SEMARANG, SMI. id – Polres Semarang Polda Jateng, bentuk kesiapan siaga dalam menghadapi potensi gangguan keamanan, Polres Semarang kembali gelar simulasi kontijensi tahap ke dua pengamanan di markas komando (Mako) pada Kamis, 16 April 2026. Kegiatan yang melibatkan sebanyak 412 personel yang berlangsung di halaman Mako Polres Semarang dan dipimpin langsung oleh Kapolres Semarang AKBP Ratna Quratul Ainy, SIK., M.Si.
Skenario simulasi kegiatan,
mengangkat adanya sekelompok massa yang mendatangi Polres Semarang dengan tuntutan agar pihak kepolisian membebaskan rekan mereka yang telah di tangkap sedang menjalani proses hukum. Massa masuk melalui pintu gerbang utama dan menyampaikan tuntutannya yang kemudian dihadapi oleh pleton negosiator dengan pendekatan personel kepada para demonstran.
Dalam situasi yang memanas, negosiasi sempat berlangsung antara petugas dan perwakilan massa, namun tidak membuahkan kesepakatan. Di situasi yang semakin memanas membuat massa berupaya memaksa masuk ke dalam area Mapolres Semarang.

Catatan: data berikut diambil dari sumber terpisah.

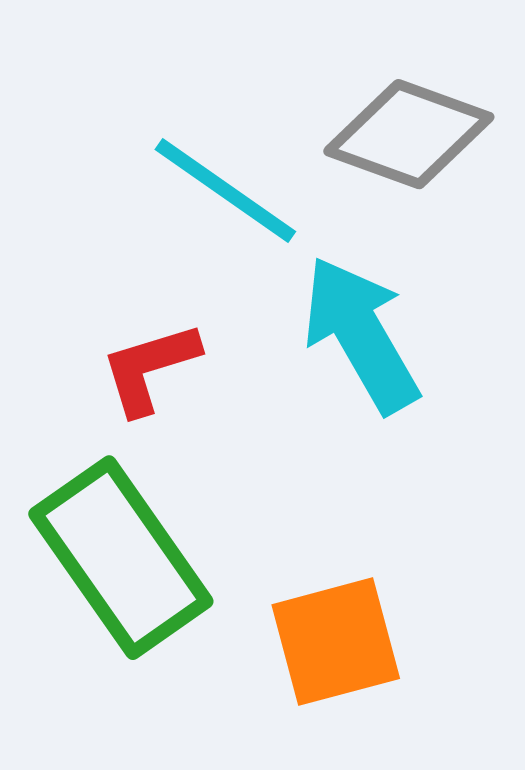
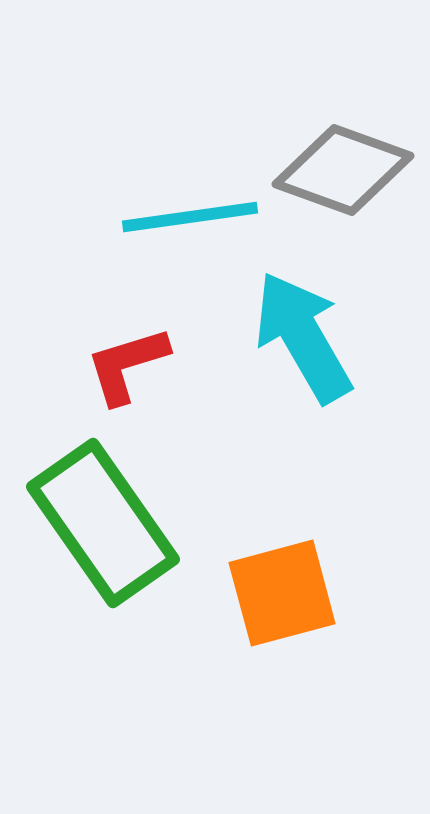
cyan line: (225, 190) -> (190, 217), turned -43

Menghadapi kondisi yang tidak kondusif,
aparat kepolisian yang telah disiagakan melakukan langkah pengamanan sesuai prosedur. Pleton Dalmas awal diterjunkan untuk membentuk lapis pertama pengamanan, dilanjutkan Dalmas guna memperkuat barisan, disisi lain mobil Water Canon siap siaga untuk mengurai massa dan untuk regu Raimas Bermotor turut melakukan patroli dan pengendalian situasi secara humanis.
Dalam keterangannya,
Kapolres Semarang AKBP Ratna Quratul Ainy, SIK., M.Si., menyampaikan bahwa kegiatan ini merupakan bagian dari upaya meningkatkan profesional dan kesiap siagaan personel.

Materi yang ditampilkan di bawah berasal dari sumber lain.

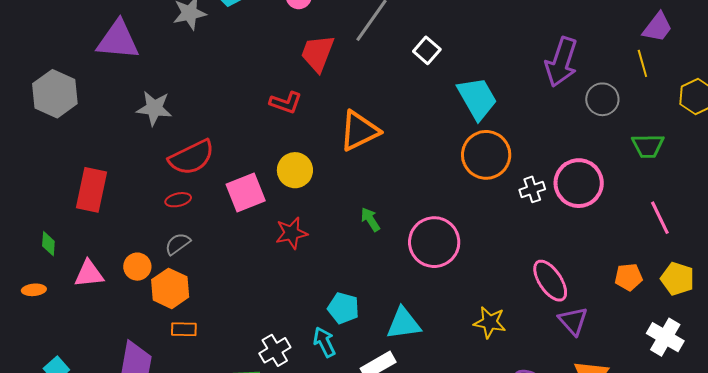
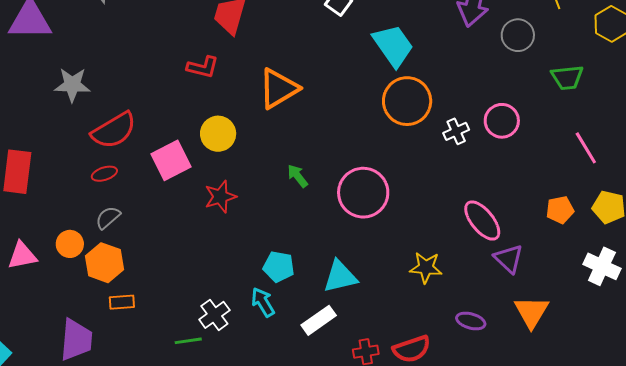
pink circle: (579, 183) -> (502, 121), size x0.7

“Simulasi ini bertujuan untuk melatih kesiapan seluruh personel dalam menghadapi situasi kontinjensi, khususnya pengamanan Mako. Dengan melibatkan 412 personel, diharapkan setiap anggota memahami tugas dan perannya, sehingga mampu bertindak cepat, tepat, dan tetap mengedepankan langkah humanis sesuai prosedur yang berlaku.”Jelasnya.
Di akhir keterangannya,
AKBP Ratna menegaskan komitmen bersama jajaran Polres Semarang dalam menjaga stabilitas keamanan serta memastikan setiap potensi gangguan dapat ditangani secara profesional dan sesuai SOP Polri.